Marta Temido admite que o Governo poderá aumentar o número de testes rápidos à Covid comparticipados pelo Estado. "É uma medida que poderá avançar na próxima semana", disse a ministra da Saúde.  

A ministra da Saúde admite que o Governo poderá aumentar o número de testes rápidos à Covid por utente comparticipados pelo Estado. “É uma medida que poderá avançar na próxima semana”, disse Marta Temido.

No contexto do apelo “a uma maior realização de testes”, o Executivo está a ponderar “eventualmente o alargamento do número de testes que o Governo disponibiliza por indivíduo”, afirmou Marta Temido, na conferência de imprensa desta sexta-feira sobre a situação epidemiológica em Portugal, quando questiona sobre a elevada procura por estes testes.

Depois de um mês e 18 dias de interrupção, a 19 de novembro os testes rápidos de antigénio à Covid-19 voltaram a ser comparticipados a 100% pelo Estado. Esta medida prevê que sejam realizados, no máximo, quatro testes por utente por mês nas farmácias ou laboratórios aderentes, independentemente da idade ou do estado vacinal do utente.

Neste contexto, Marta Temido referiu ainda que este “será um alargamento que será possível e equacionável no contexto do que estamos a acompanhar”, escusando-se, no entanto, a adiantar o número de testes que poderão ser comparticipados.

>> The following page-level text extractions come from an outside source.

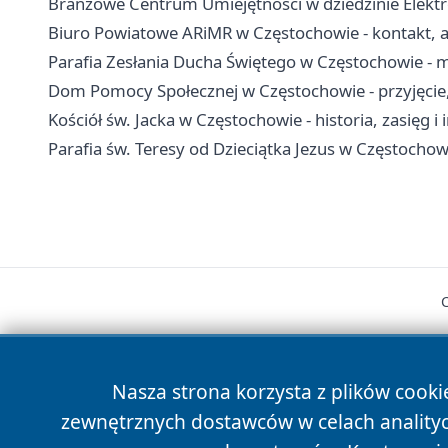
Branżowe Centrum Umiejętności w dziedzinie Elektro
Biuro Powiatowe ARiMR w Częstochowie - kontakt, ad
Parafia Zesłania Ducha Świętego w Częstochowie - 
Dom Pomocy Społecznej w Częstochowie - przyjęcie, 
Kościół św. Jacka w Częstochowie - historia, zasięg i
Parafia św. Teresy od Dzieciątka Jezus w Częstochowi
Nasza strona korzysta z plików cooki
zewnętrznych dostawców w celach anality
cześć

Esta é “uma medida que poderá avançar na próxima semana”, sinalizou Marta Temido.

Esta possibilidade surge numa altura em que Governo passou a exigir a apresentação de um teste à Covid (PCR ou teste rápido de antigénio) ou, em alternativa, apresentação do certificado de recuperação para viajar para Portugal, para entrar em bares e discotecas, nas visitas a lares, nas visitas aos doentes internados em qualquer instituição de saúde, bem como “em todos os grandes eventos sem lugares marcados ou em recintos improvisados”, sejam estes de natureza cultural ou desportiva. Face a esta decisão, tem-se verificado alguns constrangimentos nas farmácias que realizam os testes rápidos de antigénio, bem como, de escassez de autotestes, dados os apelos à testagem massiva da população.

Atualmente já há 944 farmácias e 438 laboratórios de norte a sul de Portugal abrangidos por esta comparticipação, de acordo com a lista atualizada na quinta-feira pelo Infarmed.